Exercise instructions -
Take every line from the data that has the word "album" in it.

Supplied material -
——

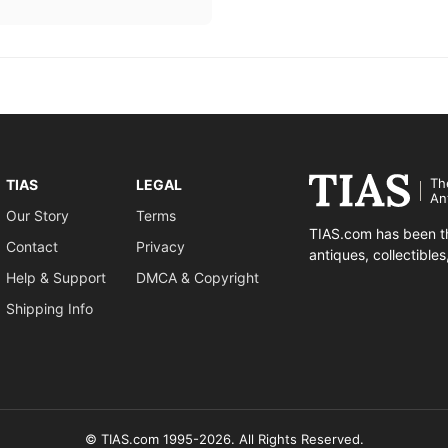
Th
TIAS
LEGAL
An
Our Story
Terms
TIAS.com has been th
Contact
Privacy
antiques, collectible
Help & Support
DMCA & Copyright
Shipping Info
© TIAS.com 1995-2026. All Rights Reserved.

——

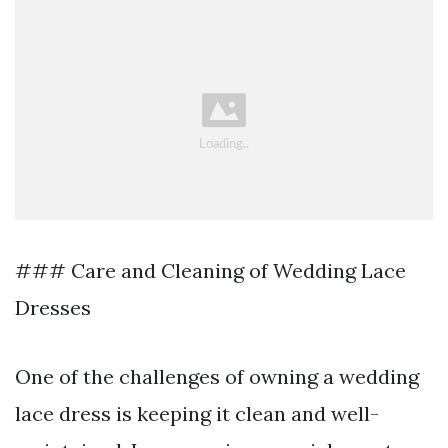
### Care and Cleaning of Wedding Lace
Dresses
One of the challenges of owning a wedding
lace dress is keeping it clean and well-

——

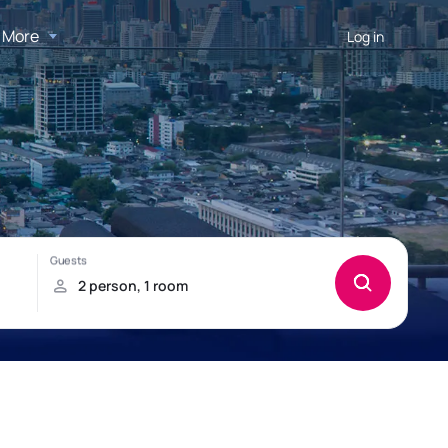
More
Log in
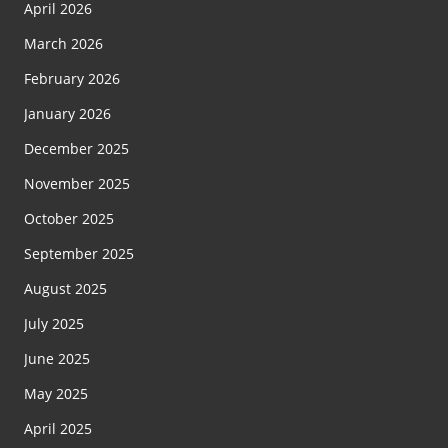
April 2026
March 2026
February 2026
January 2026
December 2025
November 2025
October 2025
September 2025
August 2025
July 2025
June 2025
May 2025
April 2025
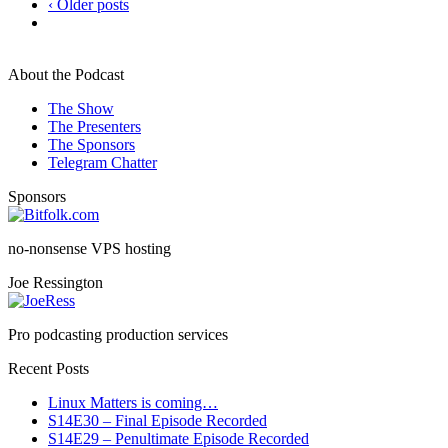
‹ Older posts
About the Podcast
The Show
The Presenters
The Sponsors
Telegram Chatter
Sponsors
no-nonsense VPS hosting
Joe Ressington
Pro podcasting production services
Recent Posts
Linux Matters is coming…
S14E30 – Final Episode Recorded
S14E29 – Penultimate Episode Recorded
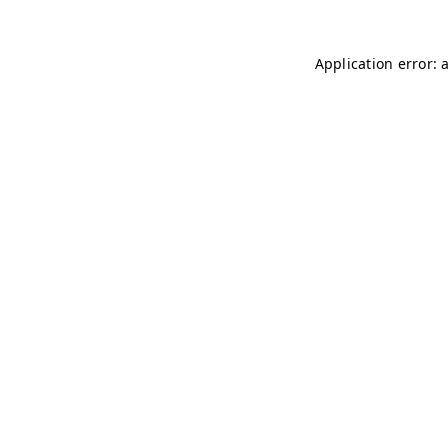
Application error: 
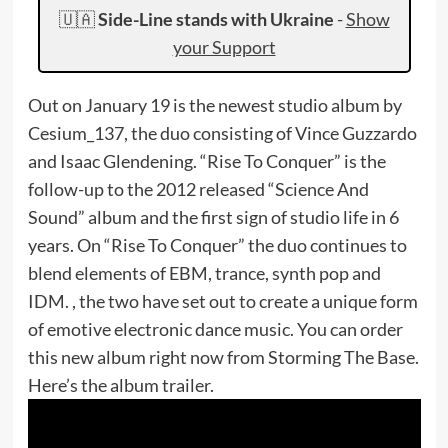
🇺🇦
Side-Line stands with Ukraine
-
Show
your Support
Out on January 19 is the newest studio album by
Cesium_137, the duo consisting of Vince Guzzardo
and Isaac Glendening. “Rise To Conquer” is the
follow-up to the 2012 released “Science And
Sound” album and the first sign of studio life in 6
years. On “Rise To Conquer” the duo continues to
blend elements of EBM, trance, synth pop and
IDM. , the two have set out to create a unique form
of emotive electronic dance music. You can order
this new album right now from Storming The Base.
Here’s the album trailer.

——

Exercise answer -
Out on January 19 is the newest studio album by
Sound” album and the first sign of studio life in 6
this new album right now from Storming The Base.
Here’s the album trailer.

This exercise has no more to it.